How soon do symptoms appear?

A person who has been infected with diphtheria and left untreated can be contagious for up to four weeks.
But how long will it take an infected person to realise he/she has been infected with diphtheria?

As you watch out for signs such as fever, runny nose, sore throat, cough, red eyes, and neck swelling, it is important to know that the symptoms will start appearing from 2-10 days after you got exposed to the bacteria.

In case an individual notice these signs and wants to ignore them, it is important to note that untreated diphtheria has severe complications. It requires immediate medical attention as delay in treatment can lead to death.

Is there a cure for diphtheria –- and how can it be prevented?

Diphtheria is curable if an infected person is quickly diagnosed and treated. To curtail the infection, the Nigeria childhood immunisation schedule recommends three (3) doses of pentavalent vaccine (diphtheria toxoid-containing vaccine) for children in the 6th, 10th and 14th week of life.

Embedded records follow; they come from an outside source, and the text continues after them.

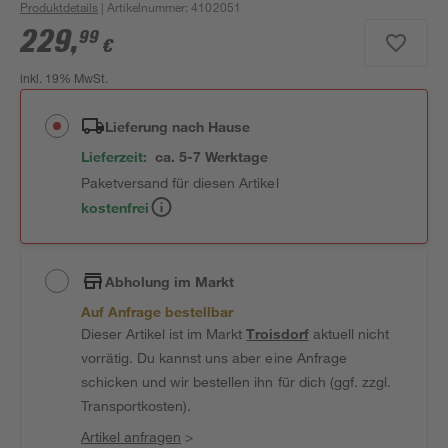
Produktdetails
| Artikelnummer
:
4102051
229
,
99
€
inkl. 19% MwSt.
Lieferung nach Hause
Lieferzeit:
ca. 5-7 Werktage
Paketversand für diesen Artikel
kostenfrei
Abholung im Markt
Auf Anfrage bestellbar
Dieser Artikel ist im Markt
Troisdorf
aktuell nicht
vorrätig. Du kannst uns aber eine Anfrage
schicken und wir bestellen ihn für dich (ggf. zzgl.
Transportkosten).
Artikel anfragen
>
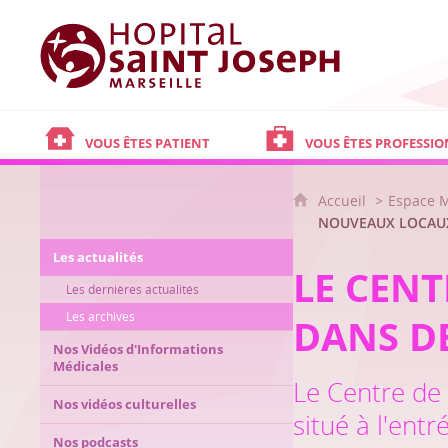
Hôpital Saint Joseph - Marseille
VOUS ÊTES PATIENT
VOUS ÊTES PROFESSIO
Accueil
Espace 
NOUVEAUX LOCAU
Les actualités
LE CENT
Les dernières actualités
Les archives
DANS D
Nos Vidéos d'Informations
Médicales
Le Centre de
Nos vidéos culturelles
situé à l'ent
Nos podcasts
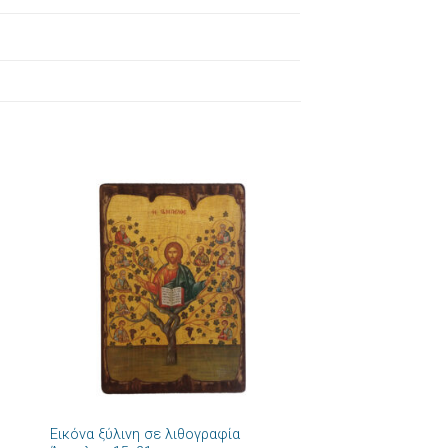
ήκη
Πρόσθήκη
στα
στην λίστα
ιών
επιθυμιών
+
Εικόνα ξύλινη σε λιθογραφία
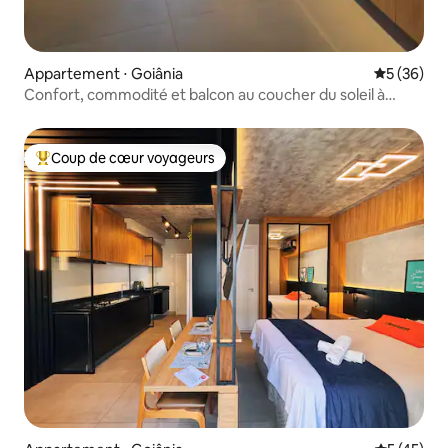
Appartement ⋅ Goiânia
Évaluation
5 (36)
Confort, commodité et balcon au coucher du soleil à
Bueno
Coup de cœur voyageurs
Coups de cœur voyageurs les plus appréciés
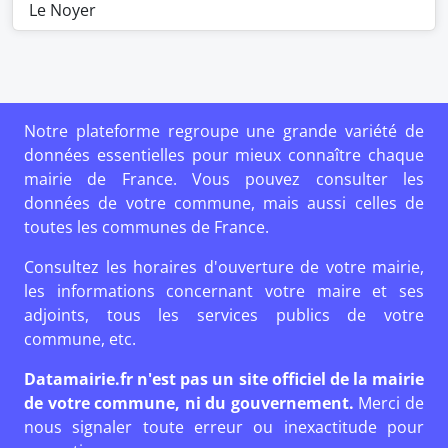
Le Noyer
Notre plateforme regroupe une grande variété de
données essentielles pour mieux connaître chaque
mairie de France. Vous pouvez consulter les
données de votre commune, mais aussi celles de
toutes les communes de France.
Consultez les horaires d'ouverture de votre mairie,
les informations concernant votre maire et ses
adjoints, tous les services publics de votre
commune, etc.
Datamairie.fr n'est pas un site officiel de la mairie
de votre commune, ni du gouvernement.
Merci de
nous signaler toute erreur ou inexactitude pour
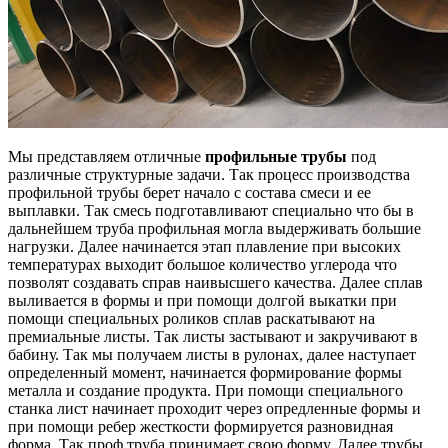
Мы представляем отличные
профильные трубы
под
различные структурные задачи. Так процесс производства
профильной трубы берет начало с состава смеси и ее
выплавки. Так смесь подготавливают специально что бы в
дальнейшем труба профильная могла выдерживать большие
нагрузки. Далее начинается этап плавление при высоких
температурах выходит большое количество углерода что
позволят создавать справ наивысшего качества. Далее сплав
выливается в формы и при помощи долгой выкатки при
помощи специальных роликов сплав раскатывают на
премиальные листы. Так листы застывают и закручивают в
бабину. Так мы получаем листы в рулонах, далее наступает
определенный момент, начинается формирование формы
металла и создание продукта. При помощи специального
станка лист начинает проходит через опредленные формы и
при помощи ребер жесткости формируется разновидная
форма. Так проф труба принимает свою форму. Далее трубы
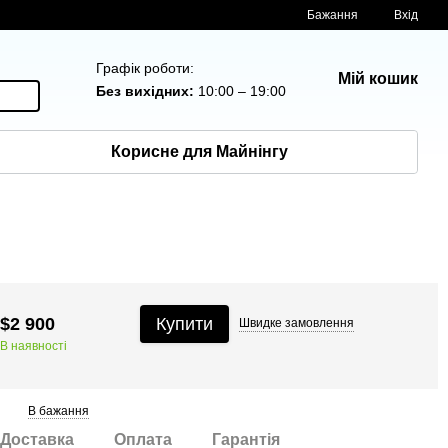
Бажання
Вхід
Графік роботи:
Мій кошик
Без вихідних:
10:00 – 19:00
Корисне для Майнінгу
$2 900
Купити
Швидке
замовлення
В наявності
В бажання
Доставка
Оплата
Гарантія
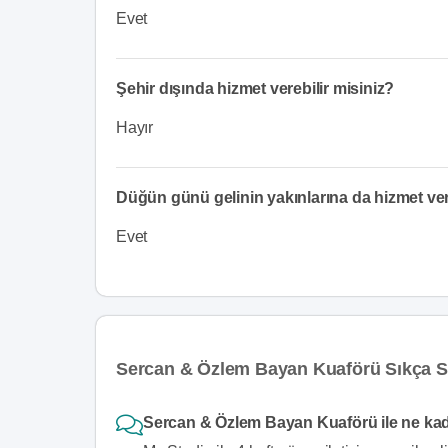
Evet
Şehir dışında hizmet verebilir misiniz?
Hayır
Düğün günü gelinin yakınlarına da hizmet v
Evet
Sercan & Özlem Bayan Kuaförü Sıkça S
Sercan & Özlem Bayan Kuaförü ile ne kad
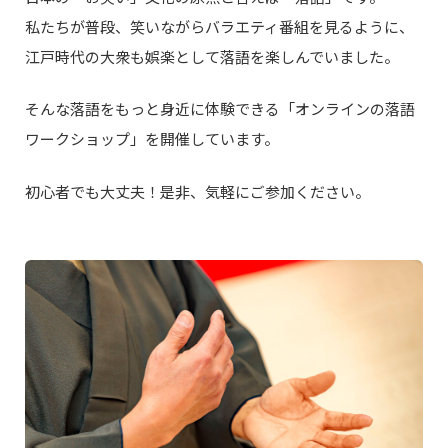
私たちが普段、笑いながらバラエティ番組を見るように、
江戸時代の大衆も娯楽として落語を楽しんでいました。
そんな落語をもっと身近に体験できる「オンラインの落語
ワークショップ」を開催しています。
初心者でも大丈夫！是非、気軽にご参加ください。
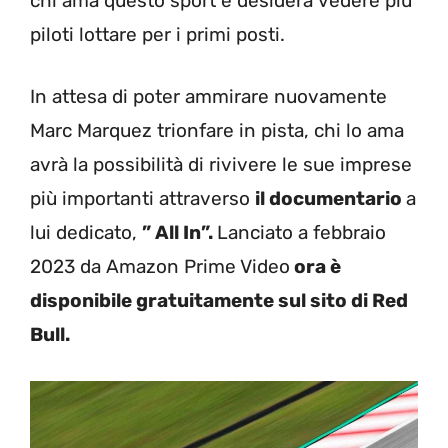
chi ama questo sport e desidera vedere più
piloti lottare per i primi posti.
In attesa di poter ammirare nuovamente
Marc Marquez trionfare in pista, chi lo ama
avrà la possibilità di rivivere le sue imprese
più importanti attraverso
il documentario
a
lui dedicato,
” All In”.
Lanciato a febbraio
2023 da Amazon Prime Video
ora è
disponibile gratuitamente sul sito di Red
Bull.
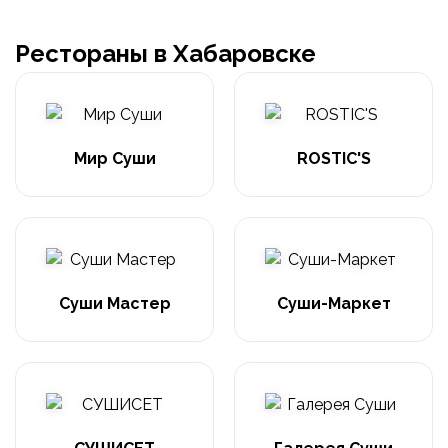
Рестораны в Хабаровске
Мир Суши
ROSTIC'S
Суши Мастер
Суши-Маркет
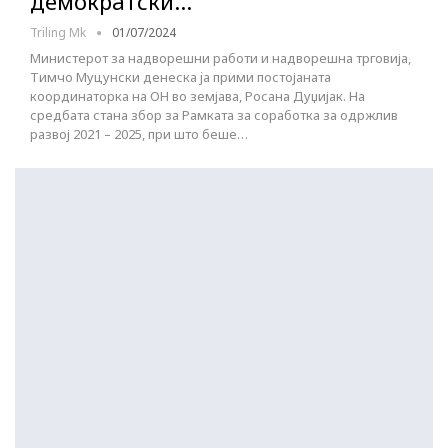
демократски…
Triling Mk
01/07/2024
Министерот за надворешни работи и надворешна трговија,
Тимчо Муцунски денеска ja прими постојаната
координаторка на ОН во земјава, Росана Дуџијак. На
средбата стана збор за Рамката за соработка за одржлив
развој 2021 – 2025, при што беше…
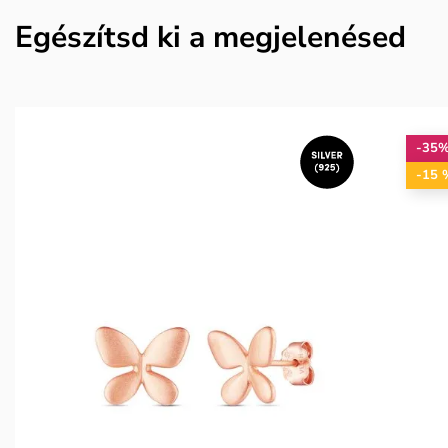
Egészítsd ki a megjelenésed
-35
-15 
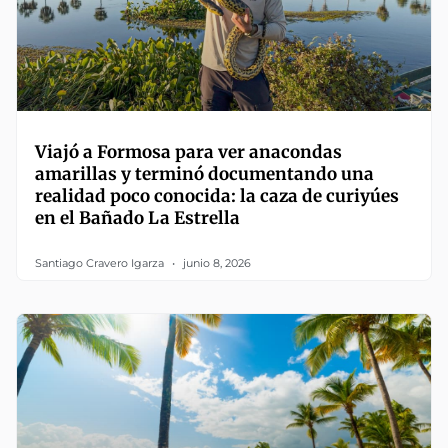
Viajó a Formosa para ver anacondas
amarillas y terminó documentando una
realidad poco conocida: la caza de curiyúes
en el Bañado La Estrella
Santiago Cravero Igarza
junio 8, 2026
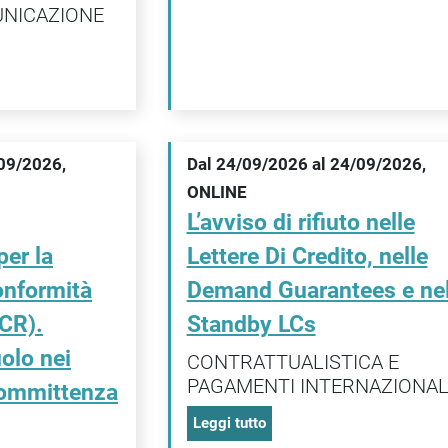
UNICAZIONE
/09/2026,
Dal 24/09/2026 al 24/09/2026,
ONLINE
L’avviso di rifiuto nelle
er la
Lettere Di Credito, nelle
onformità
Demand Guarantees e nel
CR).
Standby LCs
olo nei
CONTRATTUALISTICA E
PAGAMENTI INTERNAZIONAL
committenza
Leggi tutto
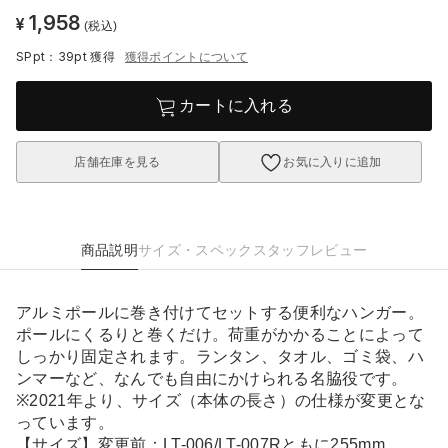
1,958
¥
(税込)
SPpt：39pt
獲得
獲得ポイントについて
カートに入れる
店舗在庫を見る
お気に入りに追加
商品説明
サイズ・スペック
スタッフレビュー
アルミポールに巻き付けてセットする便利なハンガー。
ポールにくるりと巻くだけ。荷重がかかることによって
しっかり固定されます。ランタン、タオル、ゴミ袋、ハ
ンマーなど、なんでも自由にかけられる名脇役です。
※2021年より、サイズ（本体の長さ）の仕様が変更とな
っています。
【サイズ】変更前：LT-006/LT-007Rともに255mm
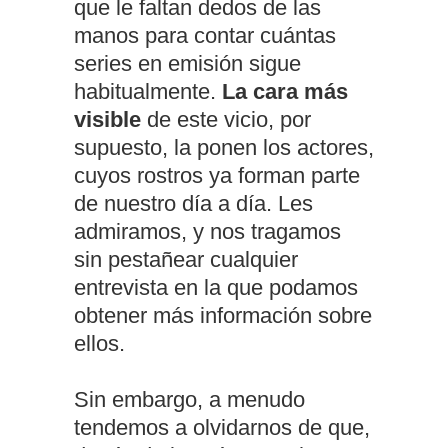
que le faltan dedos de las
manos para contar cuántas
series en emisión sigue
habitualmente.
La cara más
visible
de este vicio, por
supuesto, la ponen los actores,
cuyos rostros ya forman parte
de nuestro día a día. Les
admiramos, y nos tragamos
sin pestañear cualquier
entrevista en la que podamos
obtener más información sobre
ellos.
Sin embargo, a menudo
tendemos a olvidarnos de que,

The Centers for Disease Control and Prevention (CDC) said diphtheria antitoxin can be used to stop the bacteria from harming the body.

According to CDC, “this treatment is very important for respiratory diphtheria infections, but it is seldom used for diphtheria skin infections”.

It added that the antibiotics are effective for killing the bacteria in the respiratory system, the skin and other parts of the body including the eyes and blood.

People infected with diphtheria are usually unable to infect others 48 hours after they start treatment with antibiotics.

It is advised that patients finish taking the full course of antibiotics to completely get rid of the bacteria.

The NCDC has suggested the following preventive measures to suppress the widespread of diphtheria in the country.

“Parents should ensure that their children are fully vaccinated against diphtheria with three (3) doses of the pentavalent vaccine as recommended in the childhood immunisation schedule. Healthcare workers should maintain a high index of suspicion for diphtheria i.e., be vigilant and look out for symptoms of diphtheria,” the NCDC said.

“Individuals with signs and symptoms suggestive of diphtheria should isolate themselves and notify the local government area (LGA), state disease surveillance officer (DSNO) or the NCDC through our toll-free line (6232).

“Close contacts with a confirmed case of diphtheria should be closely monitored, given antibiotics prophylaxis and started on diphtheria antitoxin treatment when indicated.

“All healthcare workers (doctors, nurses, laboratory scientists, support staff etc.) with higher exposure to cases of diphtheria should be vaccinated against diphtheria.”

What are the best ways to curb diphtheria outbreak?

The NCDC, as of January 23, recorded a total of 34 death cases of diphtheria. According to WHO recommendation, increased awareness and improved vaccination coverage can help in ending the disease outbreak.

“Health-care workers in endemic settings and outbreaks may be at greater risk of diphtheria than the general population. Therefore, special attention should be paid to immunising health-care workers who may have occupational exposure to C. diphtheriae,” WHO said in its 2017 epidemiological report.

“All health-care workers should be up to date with immunisation as recommended in their national immunisation schedules.

“Travellers are generally not at special risk of diphtheria, unless they travel to an endemic country or outbreak setting. They should follow the vaccine recommendations for the general population and ensure they are up to date with their diphtheria vaccinations before travelling.”